SUPERIOR COURT OF NEW JERSEY
APPELLATE DIVISION
DOCKET NO. A-6545-99T2
JOSEPH PENBARA,
Plaintiff-Appellant,
v.
JAMES STRACZYNSKI,
Defendant-Respondent.
________________________________________
Argued January 15, 2002 - Decided January 30,
2002
Before Judges Eichen, Lintner and Collester.
On appeal from the Superior Court of New
Jersey, Law Division, Special Civil Part,
Middlesex County, DC-001570-00.
Joseph Penbara, appellant pro se.
No brief was filed on behalf of respondent.

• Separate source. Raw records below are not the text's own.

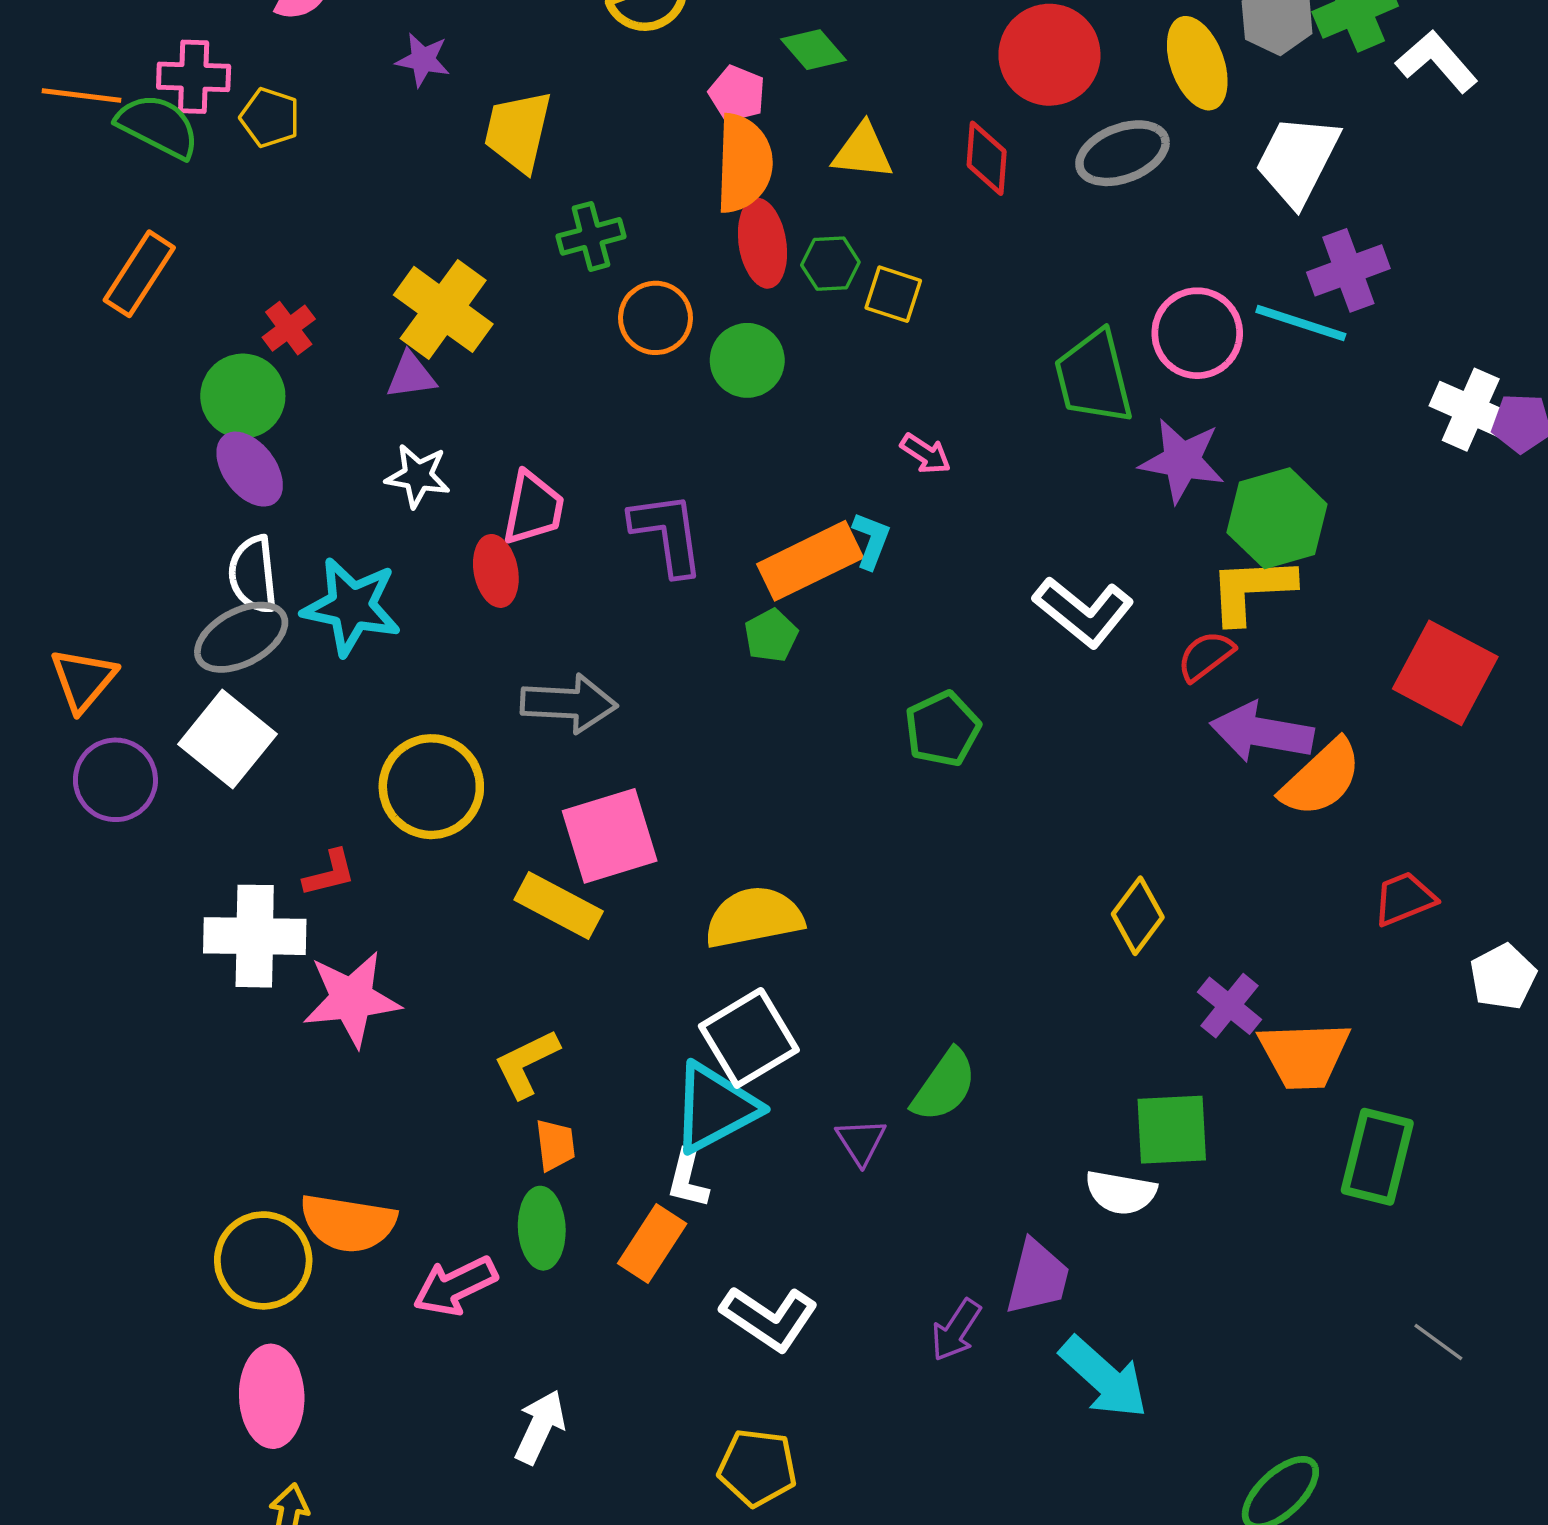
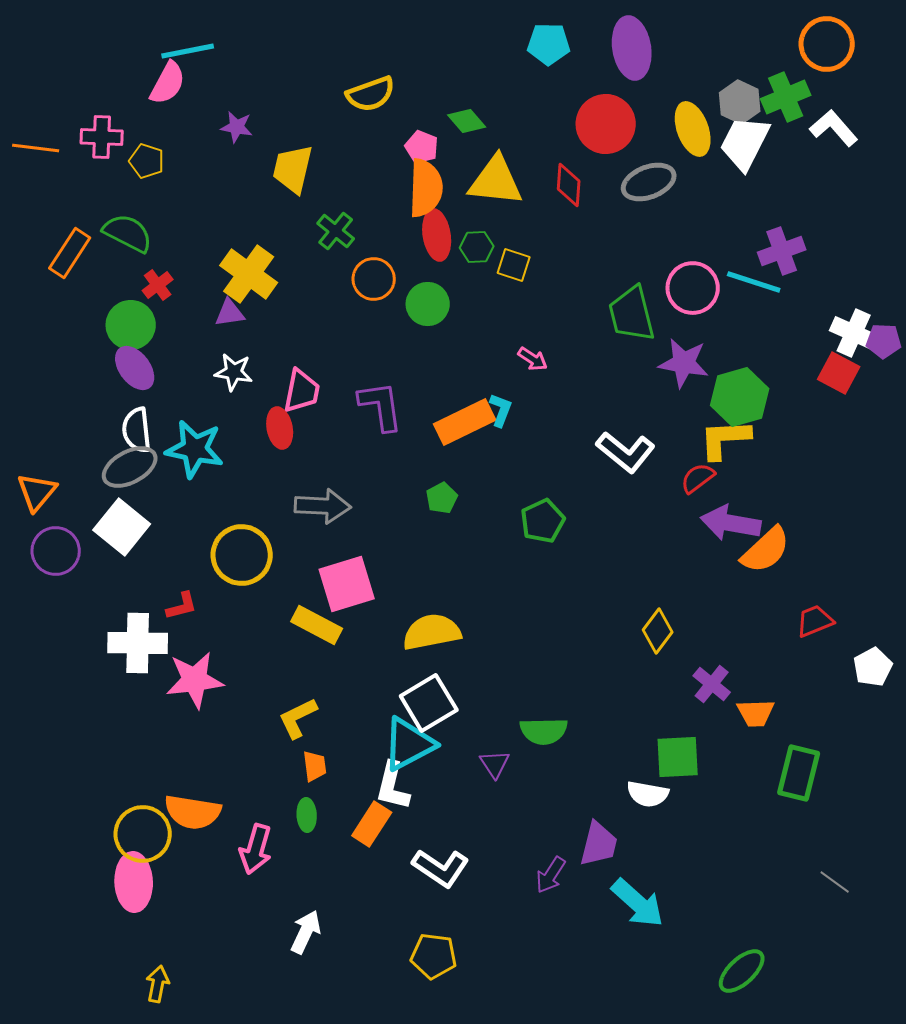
green semicircle: (158, 126) -> (128, 233), moved
yellow triangle: (863, 152) -> (496, 181), size x1.5
white trapezoid: (1297, 160) -> (745, 143), moved
green cross: (591, 236) -> (336, 231), turned -36
green pentagon: (771, 635) -> (442, 498), moved
red square: (1445, 673) -> (839, 373), moved, size x0.7
orange trapezoid: (1304, 1055) -> (756, 713), size x0.7
green semicircle: (944, 1086) -> (544, 731), turned 54
white L-shape: (688, 1179) -> (393, 786), size x1.4
green ellipse: (542, 1228) -> (307, 815), size x0.7
pink arrow: (455, 1286) -> (256, 849), turned -48
pink ellipse: (272, 1396) -> (134, 882), moved

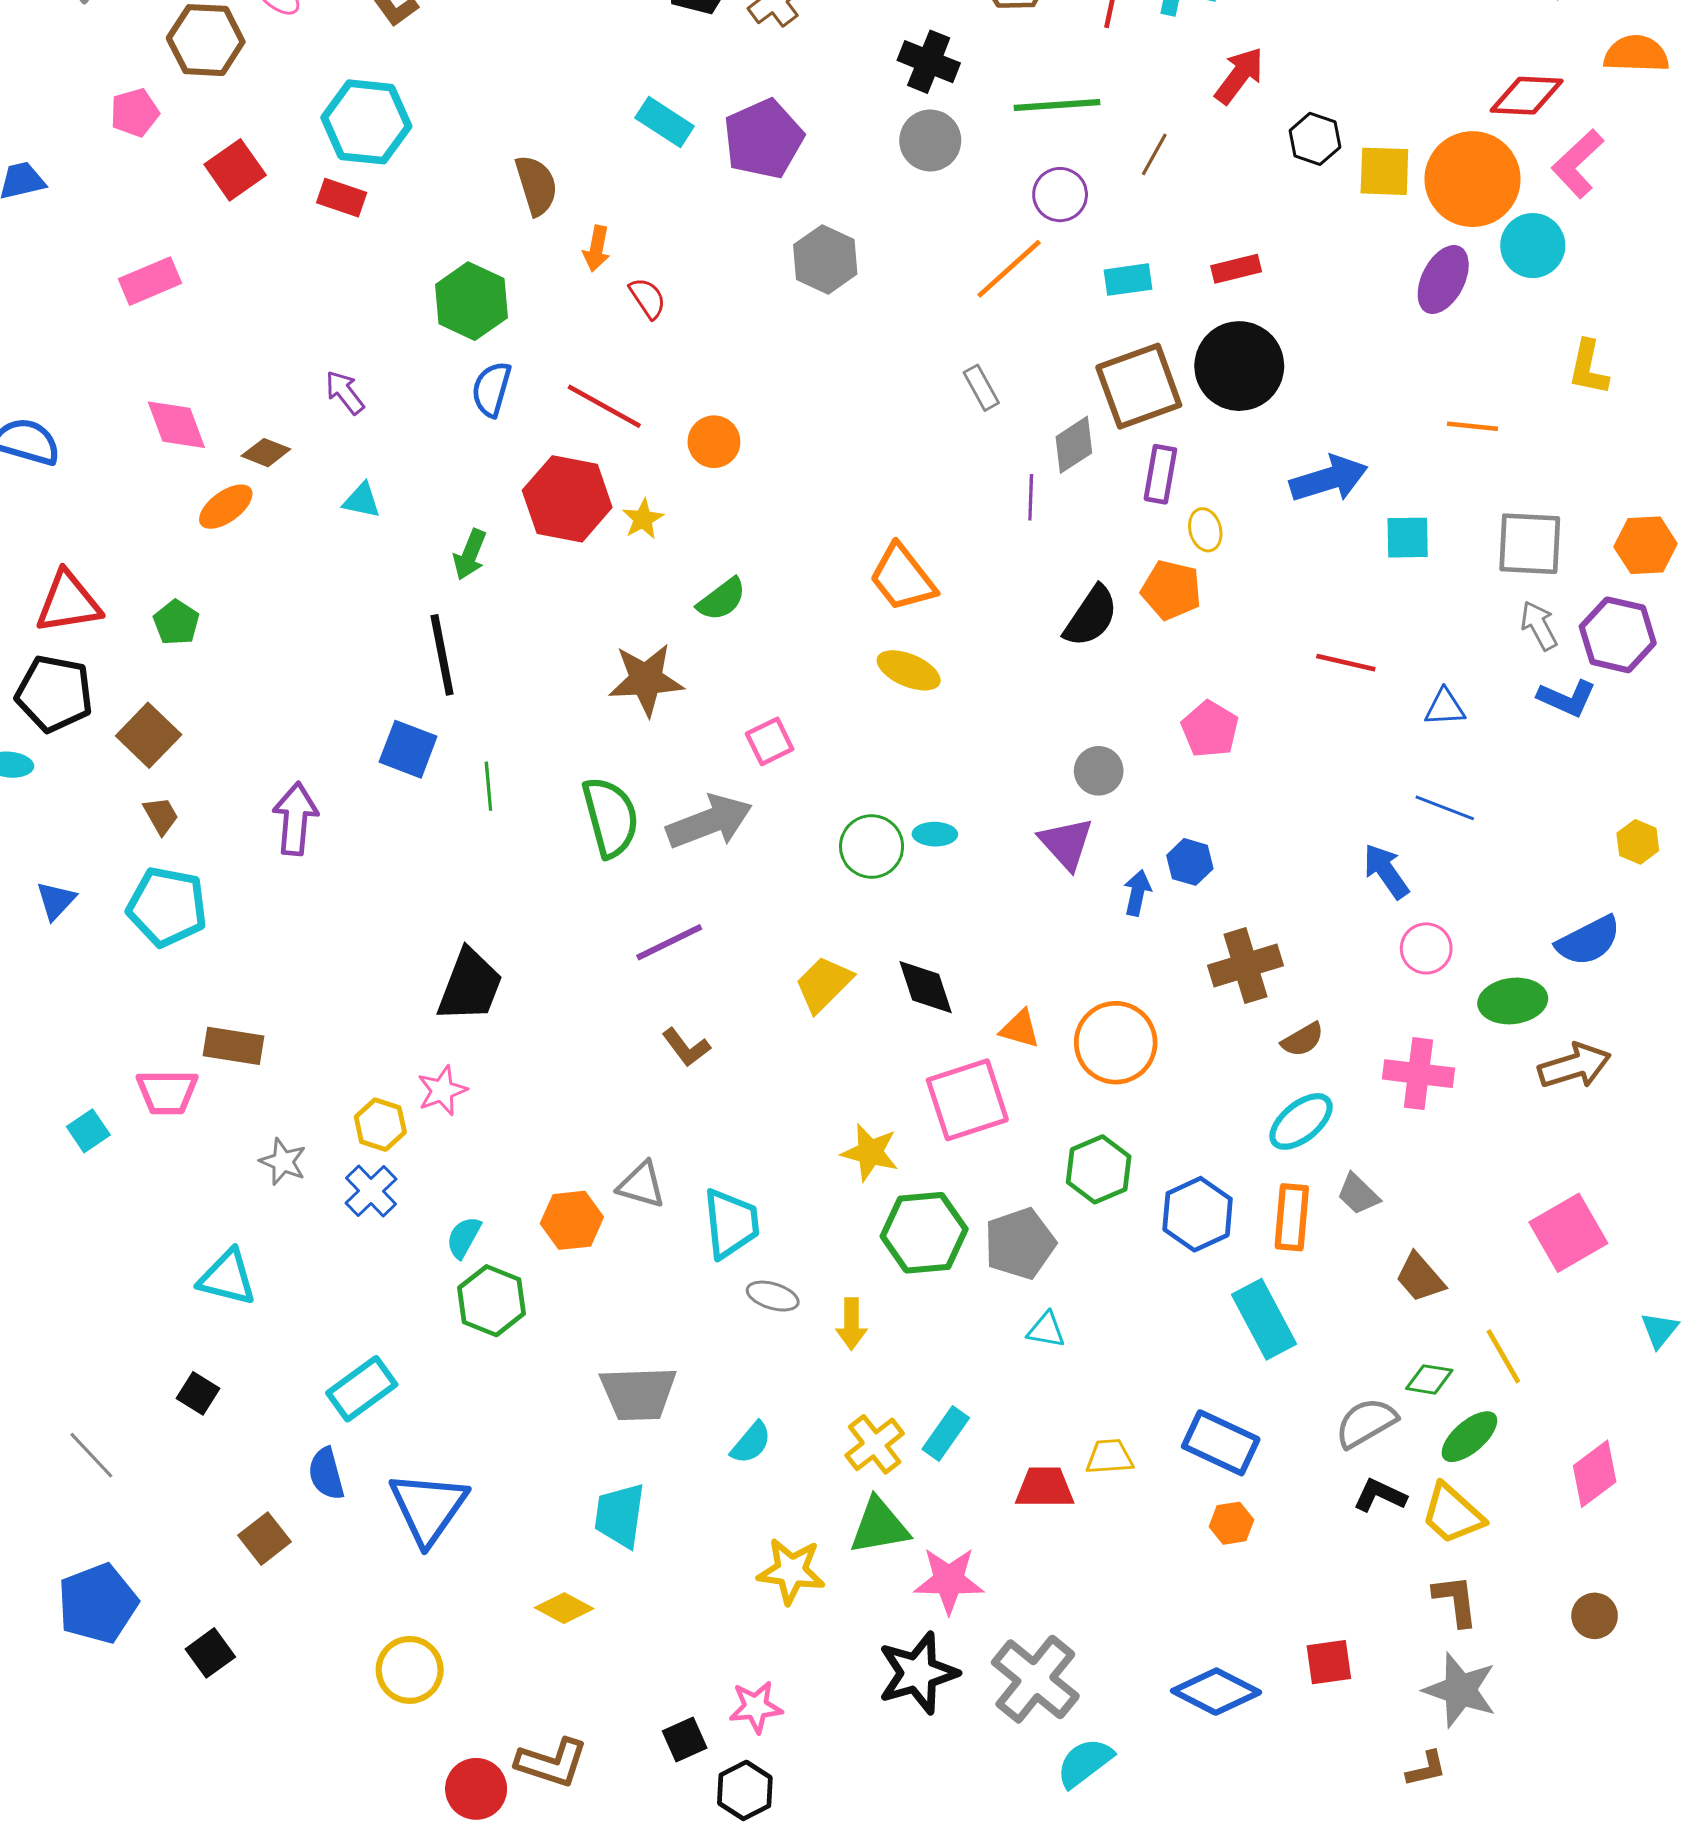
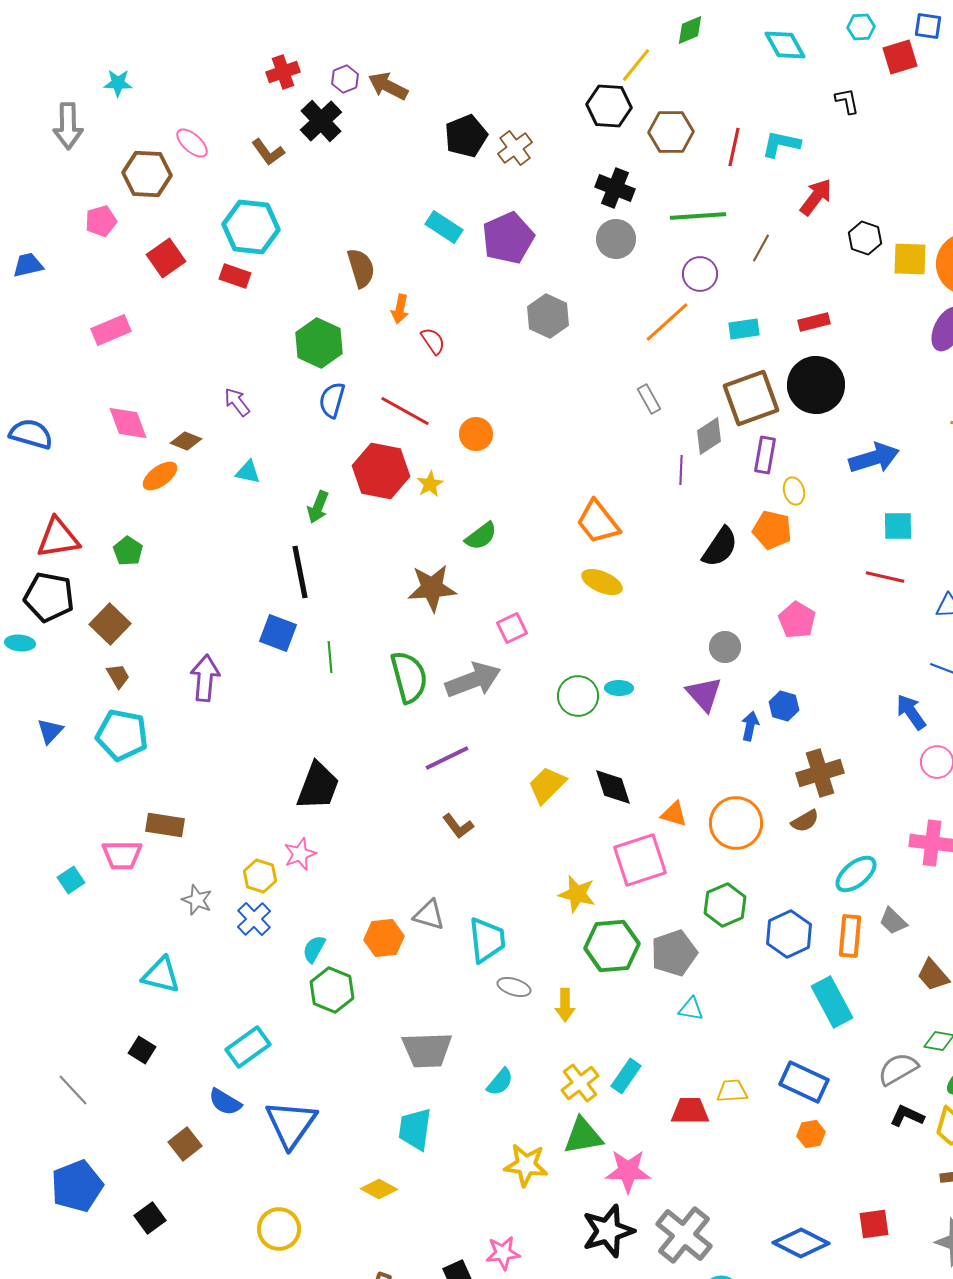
cyan square: (1408, 538) -> (898, 526), moved
brown semicircle: (1303, 1040) -> (805, 821), moved
blue semicircle: (326, 1474) -> (225, 1102), turned -44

The opinion of the court was delivered by
EICHEN, J.A.D.
In this Special Civil Part appeal, transferred from the Small
Claims Section, plaintiff Joseph Penbara (the landlord), appearing
pro se, filed suit against defendant James Straczynski, (the
tenant) seeking a declaration that he was entitled to retain the
tenant's security deposit after the tenant vacated the leased
premises, and damages allegedly caused to the premises in excess of
the amount of the security deposit. The tenant filed a
counterclaim seeking return of the security deposit. The judge
granted a directed verdict in favor of the tenant at the close of
the landlord's case and dismissed the complaint, entering judgment
in favor of the tenant on his counterclaim in the sum of $1,200,
plus interest and costs, for a total judgment of $1,414. We
reverse.
The facts are derived from the landlord's "testimony."See footnote 11 Under
a written lease dated February 19, 1997, the landlord leased a
bungalow located in Old Bridge to defendant and his girlfriendSee footnote 22
commencing "March 1997" and ending "March 1998" at a monthly rental
of $800. The landlord received $1,200 as a security deposit. Six
months after the lease expired, the tenant executed another lease
for six months, commencing October 1, 1998 to March 31, 1999. When
that lease expired, the tenant remained in the premises until
August 31, 1999 as a month-to-month tenant. On that date, the
tenant vacated the premises without giving the landlord one month's
advance notice of his intention to vacate. Thereafter, the
landlord was unable to rent the bungalow until October 1999 and
allegedly lost one month's rent as a result of the tenant's failure
to give him notice.
The lease required all notices to be in writing and sent by
certified mail. The lease also required the tenant to pay the
water and sewage expenses. According to the landlord, the tenant
failed to pay the balance due on a "water bill" of $400 in
accordance with the lease. The landlord proffered the lease to
support his claim and a check marked "payment stopped" issued by
the tenant to show that the tenant acknowledged his obligation to
pay the utilities.
After the tenant moved out, the landlord entered the bungalow
and found it to be in disrepair, requiring extensive cleaning,
which he claimed he performed himself, keeping a log of the time
spent. He also claimed that the carpet was "ruined" by pet stains,
dirt and bleach,See footnote 33 and that professional cleaning could not remedy
the problem. He proffered a cleaning receipt from Macy's attesting
to the condition as well as a receipt showing that he had purchased
the carpeting for $900, which was installed shortly before the
tenant took possession. Accordingly, the landlord sought credit
against the security deposit in the sums of $350 for damage to the
carpet, $400 for the "water bill," and $800 for September's rent.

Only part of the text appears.